Stored dataset items
-*-

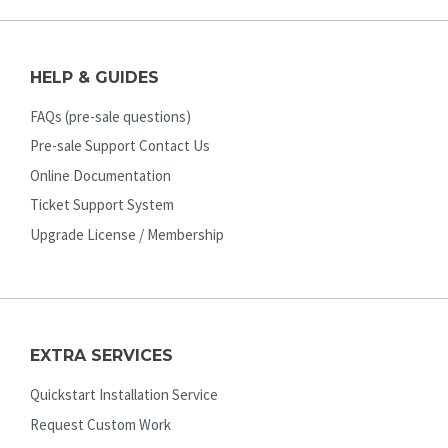
HELP & GUIDES
FAQs (pre-sale questions)
Pre-sale Support Contact Us
Online Documentation
Ticket Support System
Upgrade License / Membership
EXTRA SERVICES
Quickstart Installation Service
Request Custom Work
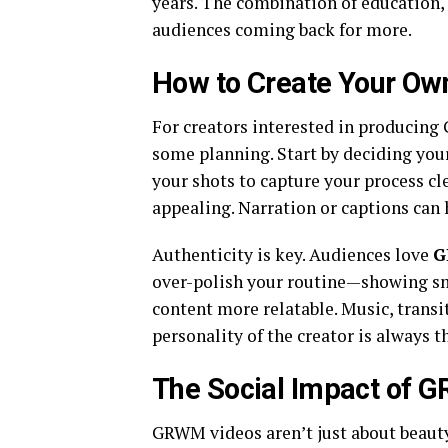
years. The combination of education,
audiences coming back for more.
How to Create Your O
For creators interested in producing
some planning. Start by deciding your
your shots to capture your process cl
appealing. Narration or captions can 
Authenticity is key. Audiences love
G
over-polish your routine—showing s
content more relatable. Music, transi
personality of the creator is always t
The Social Impact of 
GRWM videos aren’t just about beauty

-*-

PROBLEM DETAILS
After locating the line with "EXTRA SERVICES", transcribe it and the rest of the data above exactly as written, without any picture.

FINISHED TASK
EXTRA SERVICES
Quickstart Installation Service
Request Custom Work
years. The combination of education,
audiences coming back for more.
How to Create Your O
For creators interested in producing
some planning. Start by deciding your
your shots to capture your process cl
appealing. Narration or captions can 
Authenticity is key. Audiences love
G
over-polish your routine—showing s
content more relatable. Music, transi
personality of the creator is always t
The Social Impact of 
GRWM videos aren’t just about beauty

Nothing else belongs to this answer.